* **Assignment**
The required result is a copy of each line below in which "août" appears.

· · · ·

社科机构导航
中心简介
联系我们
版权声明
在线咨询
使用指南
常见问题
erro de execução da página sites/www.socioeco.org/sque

· · · ·

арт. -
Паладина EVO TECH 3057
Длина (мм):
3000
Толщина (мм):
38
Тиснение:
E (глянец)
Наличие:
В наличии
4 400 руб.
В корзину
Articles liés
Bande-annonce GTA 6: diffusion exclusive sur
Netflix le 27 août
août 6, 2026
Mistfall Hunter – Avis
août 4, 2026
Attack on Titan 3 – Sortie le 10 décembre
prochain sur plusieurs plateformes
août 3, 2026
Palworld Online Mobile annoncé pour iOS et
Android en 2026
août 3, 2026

· · · ·

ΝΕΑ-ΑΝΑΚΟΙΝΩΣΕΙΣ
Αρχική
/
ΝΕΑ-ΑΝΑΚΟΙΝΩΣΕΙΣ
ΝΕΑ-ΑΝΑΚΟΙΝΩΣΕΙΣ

· · · ·

* **Response**
Netflix le 27 août
août 6, 2026
août 4, 2026
août 3, 2026
août 3, 2026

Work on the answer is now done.